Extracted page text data
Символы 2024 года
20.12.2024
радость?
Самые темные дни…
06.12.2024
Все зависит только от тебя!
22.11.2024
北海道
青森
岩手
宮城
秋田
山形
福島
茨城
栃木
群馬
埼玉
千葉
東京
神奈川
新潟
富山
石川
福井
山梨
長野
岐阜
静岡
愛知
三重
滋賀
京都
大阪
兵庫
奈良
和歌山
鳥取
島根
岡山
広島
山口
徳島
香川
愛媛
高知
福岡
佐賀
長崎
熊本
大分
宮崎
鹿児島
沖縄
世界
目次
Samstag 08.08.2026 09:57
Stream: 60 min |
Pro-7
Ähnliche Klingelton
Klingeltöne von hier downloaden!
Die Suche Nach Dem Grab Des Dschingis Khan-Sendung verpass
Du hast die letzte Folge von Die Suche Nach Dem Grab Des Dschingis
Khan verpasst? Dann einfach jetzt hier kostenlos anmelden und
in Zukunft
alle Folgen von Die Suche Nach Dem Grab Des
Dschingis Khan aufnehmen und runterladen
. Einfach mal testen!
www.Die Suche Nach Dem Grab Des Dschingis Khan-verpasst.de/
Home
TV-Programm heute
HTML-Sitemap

...

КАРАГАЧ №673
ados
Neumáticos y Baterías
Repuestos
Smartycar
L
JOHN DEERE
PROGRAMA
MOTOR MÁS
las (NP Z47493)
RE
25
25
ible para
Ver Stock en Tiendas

--

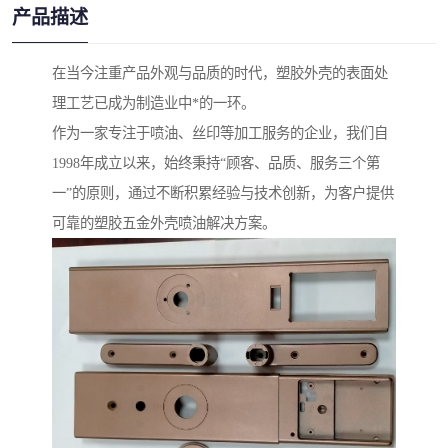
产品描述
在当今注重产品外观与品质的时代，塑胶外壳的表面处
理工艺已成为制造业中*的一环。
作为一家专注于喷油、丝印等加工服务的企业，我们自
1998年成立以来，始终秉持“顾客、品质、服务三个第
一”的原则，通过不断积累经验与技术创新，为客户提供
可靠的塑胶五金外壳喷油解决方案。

Work item:
Give the exact lines, and only those, from the line containing "Символы 2024 года" through the line containing "HTML-Sitemap" in the entries above.

Response box:
Символы 2024 года
20.12.2024
радость?
Самые темные дни…
06.12.2024
Все зависит только от тебя!
22.11.2024
北海道
青森
岩手
宮城
秋田
山形
福島
茨城
栃木
群馬
埼玉
千葉
東京
神奈川
新潟
富山
石川
福井
山梨
長野
岐阜
静岡
愛知
三重
滋賀
京都
大阪
兵庫
奈良
和歌山
鳥取
島根
岡山
広島
山口
徳島
香川
愛媛
高知
福岡
佐賀
長崎
熊本
大分
宮崎
鹿児島
沖縄
世界
目次
Samstag 08.08.2026 09:57
Stream: 60 min |
Pro-7
Ähnliche Klingelton
Klingeltöne von hier downloaden!
Die Suche Nach Dem Grab Des Dschingis Khan-Sendung verpass
Du hast die letzte Folge von Die Suche Nach Dem Grab Des Dschingis
Khan verpasst? Dann einfach jetzt hier kostenlos anmelden und
in Zukunft
alle Folgen von Die Suche Nach Dem Grab Des
Dschingis Khan aufnehmen und runterladen
. Einfach mal testen!
www.Die Suche Nach Dem Grab Des Dschingis Khan-verpasst.de/
Home
TV-Programm heute
HTML-Sitemap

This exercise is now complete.